Le 22 février 2013, Guor Marial devient officiellement un citoyen américain tout en conservant sa nationalité sud-soudanaise. Pour souligner l’événement, il change son nom. Dorénavant, il faudra l’appeler Guor Mading Maker. Il devient également étudiant à l’université Iowa State. Malgré quelques blessures, il améliore son chrono de Londres en terminant 34e à New York en 2013 en moins de 2 h 13 minutes. Les Sud-Soudanais surveillent ce coureur d’exception et retirent une grande fierté à le voir obtenir de bons résultats. Tous ont hâte de le suivre aux prochains Jeux olympiques.
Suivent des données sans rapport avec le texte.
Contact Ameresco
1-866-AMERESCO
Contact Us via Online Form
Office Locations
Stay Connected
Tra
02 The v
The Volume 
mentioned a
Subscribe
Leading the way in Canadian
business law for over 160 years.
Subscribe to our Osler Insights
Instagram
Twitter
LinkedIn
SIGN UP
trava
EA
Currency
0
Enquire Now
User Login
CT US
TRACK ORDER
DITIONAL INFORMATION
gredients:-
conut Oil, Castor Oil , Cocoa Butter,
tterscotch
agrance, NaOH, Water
Son statut de coureur élite entraîne cependant des déboursés importants. Il doit s’entraîner au Kenya et parcourir le globe pour participer à un grand nombre de compétitions. Tout cela coûte cher et il ne peut certainement pas compter sur l’appui financier du Sud-Soudan et de sa toute nouvelle Fédération athlétique. Impossible également pour lui de demander de l’aide au Comité national olympique du Sud-Soudan, car… il n’y en a pas!

Guor Marial

Maker se tourne donc vers le CIO qui a toujours gardé un oeil paternaliste sur le jeune homme depuis qu’il a couru comme athlète olympique indépendant (AOI) aux Jeux de Londres. Sa demande est acceptée par l’organisation qui régit les Jeux et il reçoit une bourse olympique lui permettant de poursuivre son entraînement pour se qualifier pour les Jeux de Rio, en 2016. Cette annonce, accueillie avec joie par Maker, s’est toutefois transformée en cauchemar au cours des derniers jours. Son rêve de prendre part aux Jeux olympiques sous les couleurs sud-soudanaises est maintenant en veilleuse.
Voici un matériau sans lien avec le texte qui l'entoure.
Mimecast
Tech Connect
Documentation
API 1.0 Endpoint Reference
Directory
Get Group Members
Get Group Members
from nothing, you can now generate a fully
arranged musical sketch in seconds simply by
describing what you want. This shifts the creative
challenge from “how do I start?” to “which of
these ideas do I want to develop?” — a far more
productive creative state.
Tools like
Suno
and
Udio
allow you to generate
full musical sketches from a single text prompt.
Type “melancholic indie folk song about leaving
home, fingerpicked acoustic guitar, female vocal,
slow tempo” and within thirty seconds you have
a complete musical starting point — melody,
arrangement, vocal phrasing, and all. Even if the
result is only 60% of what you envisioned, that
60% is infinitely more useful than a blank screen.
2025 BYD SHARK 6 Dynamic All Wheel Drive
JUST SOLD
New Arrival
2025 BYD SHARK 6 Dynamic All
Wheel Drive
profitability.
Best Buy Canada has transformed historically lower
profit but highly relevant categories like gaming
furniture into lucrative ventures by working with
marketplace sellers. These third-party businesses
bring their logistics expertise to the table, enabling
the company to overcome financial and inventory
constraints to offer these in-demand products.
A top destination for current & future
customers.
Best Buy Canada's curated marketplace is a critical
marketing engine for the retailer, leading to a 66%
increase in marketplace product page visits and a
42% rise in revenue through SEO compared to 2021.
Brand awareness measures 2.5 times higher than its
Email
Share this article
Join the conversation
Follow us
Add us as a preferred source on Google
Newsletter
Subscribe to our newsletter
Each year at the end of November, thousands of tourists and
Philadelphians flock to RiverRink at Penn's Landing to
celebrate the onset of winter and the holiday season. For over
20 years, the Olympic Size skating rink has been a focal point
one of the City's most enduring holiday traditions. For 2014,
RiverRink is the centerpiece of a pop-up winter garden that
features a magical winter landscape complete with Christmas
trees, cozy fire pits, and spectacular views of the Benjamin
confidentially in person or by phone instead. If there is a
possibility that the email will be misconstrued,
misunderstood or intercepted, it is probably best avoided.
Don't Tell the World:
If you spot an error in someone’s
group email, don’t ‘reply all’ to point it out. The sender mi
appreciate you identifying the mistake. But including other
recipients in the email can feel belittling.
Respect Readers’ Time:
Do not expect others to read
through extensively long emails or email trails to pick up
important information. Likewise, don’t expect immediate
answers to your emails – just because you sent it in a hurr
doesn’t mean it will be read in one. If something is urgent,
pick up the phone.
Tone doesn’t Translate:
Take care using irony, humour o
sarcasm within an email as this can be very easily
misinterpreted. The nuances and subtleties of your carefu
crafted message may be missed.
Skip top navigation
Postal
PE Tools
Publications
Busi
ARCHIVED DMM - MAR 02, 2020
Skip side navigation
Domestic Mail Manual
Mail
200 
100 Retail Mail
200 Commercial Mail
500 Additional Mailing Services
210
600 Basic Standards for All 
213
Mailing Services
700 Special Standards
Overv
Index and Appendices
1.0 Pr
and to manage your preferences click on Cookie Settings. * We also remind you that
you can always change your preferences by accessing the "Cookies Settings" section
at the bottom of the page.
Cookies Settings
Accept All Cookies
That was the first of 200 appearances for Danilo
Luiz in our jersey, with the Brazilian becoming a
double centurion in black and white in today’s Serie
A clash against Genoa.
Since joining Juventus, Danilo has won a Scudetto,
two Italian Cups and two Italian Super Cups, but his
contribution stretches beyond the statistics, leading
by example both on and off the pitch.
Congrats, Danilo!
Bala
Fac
Un conflit a éclaté entre Guor Mading Maker et la Fédération athlétique sud-soudanaise qui souhaite que le coureur lui remette la totalité de sa bourse du CIO. La Fédération invoque sa règlementation qui stipule que ses athlètes concourent et s’entraînent en tant qu’équipe sous une seule administration et direction. L’argent reçu par Maker doit, selon l’argumentaire sud-soudanais, aider tous les athlètes du pays et non pas un seul. La Fédération menace même de lui retirer l’accréditation nationale requise pour représenter la nation, ce qui l’empêcherait d’être aux Jeux olympiques.
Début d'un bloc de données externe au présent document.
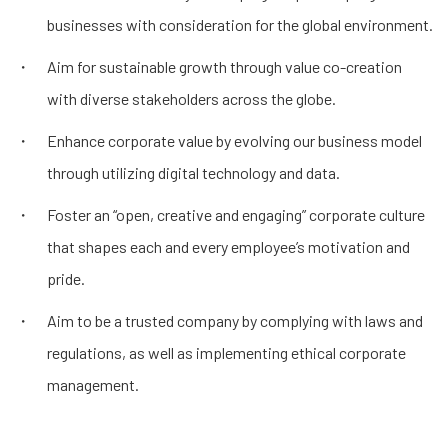
businesses with consideration for the global environment.
Aim for sustainable growth through value co-creation
with diverse stakeholders across the globe.
Enhance corporate value by evolving our business model
through utilizing digital technology and data.
Foster an “open, creative and engaging” corporate culture
that shapes each and every employee’s motivation and
pride.
Aim to be a trusted company by complying with laws and
regulations, as well as implementing ethical corporate
management.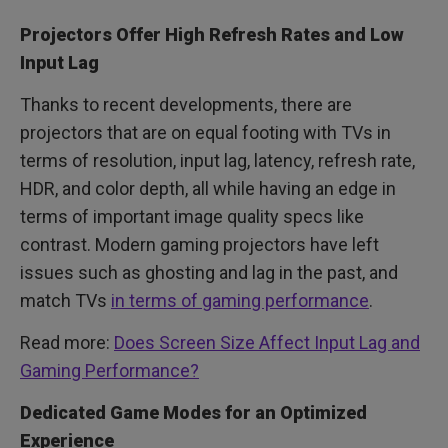
Projectors Offer High Refresh Rates and Low
Input Lag
Thanks to recent developments, there are
projectors that are on equal footing with TVs in
terms of resolution, input lag, latency, refresh rate,
HDR, and color depth, all while having an edge in
terms of important image quality specs like
contrast. Modern gaming projectors have left
issues such as ghosting and lag in the past, and
match TVs
in terms of gaming performance
.
Read more:
Does Screen Size Affect Input Lag and
Gaming Performance?
Dedicated Game Modes for an Optimized
Experience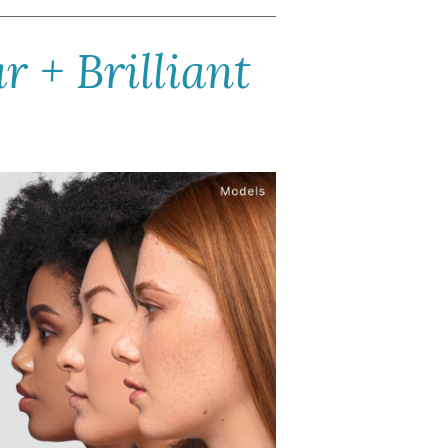
 + Brilliant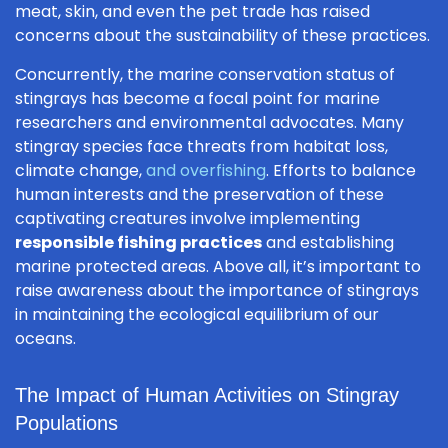
meat, skin, and even the pet trade has raised
concerns about the sustainability of these practices.
Concurrently, the marine conservation status of
stingrays has become a focal point for marine
researchers and environmental advocates. Many
stingray species face threats from habitat loss,
climate change,
and overfishing
. Efforts to balance
human interests and the preservation of these
captivating creatures involve implementing
responsible fishing practices
and establishing
marine protected areas. Above all, it’s important to
raise awareness about the importance of stingrays
in maintaining the ecological equilibrium of our
oceans.
The Impact of Human Activities on Stingray
Populations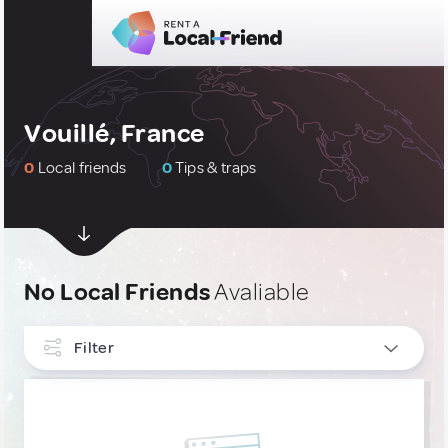
Vouillé, France
0
Local friends
0
Tips & traps
No Local Friends
Avaliable
Filter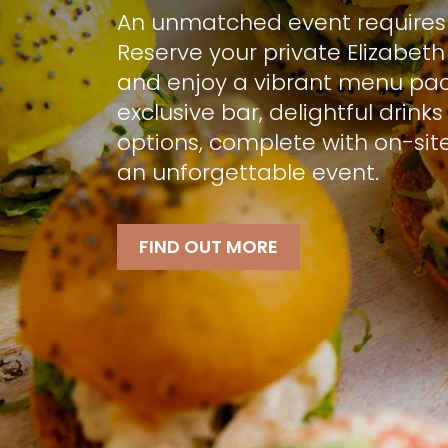
An unmatched event requires 
Reserve your private Elizabeth
and enjoy a vibrant menu pa
exclusive bar, delightful drink
options, complete with on-site
an unforgettable event.
FIND OUT MORE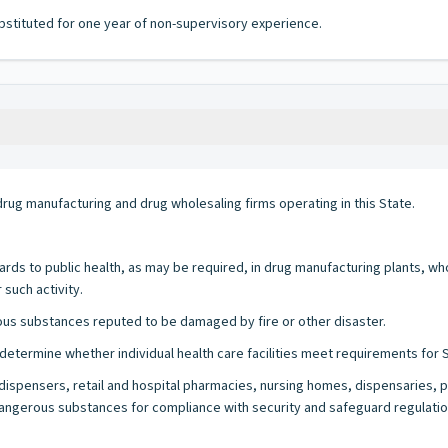
bstituted for one year of non-supervisory experience.
rug manufacturing and drug wholesaling firms operating in this State.
ards to public health, as may be required, in drug manufacturing plants, w
such activity.
ous substances reputed to be damaged by fire or other disaster.
etermine whether individual health care facilities meet requirements for St
dispensers, retail and hospital pharmacies, nursing homes, dispensaries, pu
gerous substances for compliance with security and safeguard regulations, 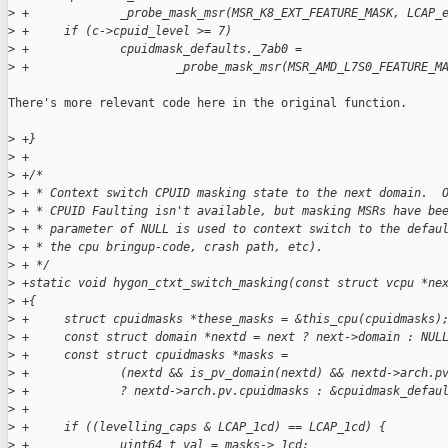
>
 +             _probe_mask_msr(MSR_K8_EXT_FEATURE_MASK, LCAP_
>
 +     if (c->cpuid_level >= 7)
>
 +             cpuidmask_defaults._7ab0 =
>
 +                     _probe_mask_msr(MSR_AMD_L7S0_FEATURE_M
There's more relevant code here in the original function.

>
 +}
>
 +
>
 +/*
>
 + * Context switch CPUID masking state to the next domain.  
>
 + * CPUID Faulting isn't available, but masking MSRs have be
>
 + * parameter of NULL is used to context switch to the defau
>
 + * the cpu bringup-code, crash path, etc).
>
 + */
>
 +static void hygon_ctxt_switch_masking(const struct vcpu *ne
>
 +{
>
 +     struct cpuidmasks *these_masks = &this_cpu(cpuidmasks)
>
 +     const struct domain *nextd = next ? next->domain : NUL
>
 +     const struct cpuidmasks *masks =
>
 +             (nextd && is_pv_domain(nextd) && nextd->arch.p
>
 +             ? nextd->arch.pv.cpuidmasks : &cpuidmask_defau
>
 +
>
 +     if ((levelling_caps & LCAP_1cd) == LCAP_1cd) {
>
 +             uint64_t val = masks->_1cd;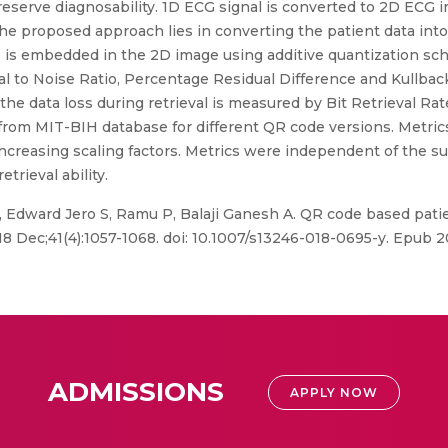
 preserve diagnosability. 1D ECG signal is converted to 2D EC
he proposed approach lies in converting the patient data into
is embedded in the 2D image using additive quantization sc
 to Noise Ratio, Percentage Residual Difference and Kullback
 the data loss during retrieval is measured by Bit Retrieval R
om MIT-BIH database for different QR code versions. Metrics 
 increasing scaling factors. Metrics were independent of th
etrieval ability.
Edward Jero S, Ramu P, Balaji Ganesh A. QR code based patie
8 Dec;41(4):1057-1068. doi: 10.1007/s13246-018-0695-y. Epub 
ADMISSIONS
APPLY NOW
Plutôt que de s’incliner devant ces menaces, Maker monte au front et publie un message sur sa page Facebook pour rallier ses fans. Il explique que c’est à lui, et à lui seul, que le CIO a accordé la bourse et que rien ne l’oblige à la céder à la Fédération athlétique du Sud-Soudan. Devant ce qu’il qualifie « d’affront national », le secrétaire général de la Fédération, Kamal John Akol, réplique en annonçant la suspension immédiate (11 janvier) de Maker pour toutes les activités de course à pied à l’intérieur et à l’extérieur du Sud-Soudan. « Puisque Maker refuse de reconnaitre la Fédération de son propre pays, alors il n’a qu’à s’en trouver une ailleurs qui le fera », ajoute-t-il.

Une solution à trouver

Au moment d’écrire ces lignes, le conflit ne semble pas vouloir se régler facilement. S’il veut participer aux Jeux olympiques de Rio, Maker doit absolument obtenir l’approbation de la Fédération sud-soudanaise. Il pourrait toujours brandir son passeport américain, mais ses meilleurs chronos ne font pas de lui le marathonien le plus rapide des États-Unis. Et le CIO ne peut plus rien pour lui puisqu’il n’a pas le droit d’inviter un athlète indépendant aux Jeux sous le seul motif que ce dernier ne parvient pas à s’entendre avec les autorités sportives de son pays.

La seule et unique façon pour Guor Mading Maker d’être au départ du marathon de Rio en 2016 repose sur un règlement entre lui et la Fédération sud-soudanaise. Malheureusement, c’est une question d’argent qui est au coeur de la mésentente et s’il y a un point sur lequel les deux parties impliquées n’entendent pas céder, c’est celui-là!

Entretemps, Maker poursuit son entraînement au Kenya. Il a refusé de répondre à un ultimatum de 72 heures du Sud-Soudan de se présenter devant les autorités de son pays d’origine pour venir s’expliquer en personne. Il affirme ne pas avoir assez d’argent pour se payer le déplacement. Son rêve olympique, malgré tout son talent, risque de ne pas se réaliser. Plus que jamais, il est un orphelin du CIO.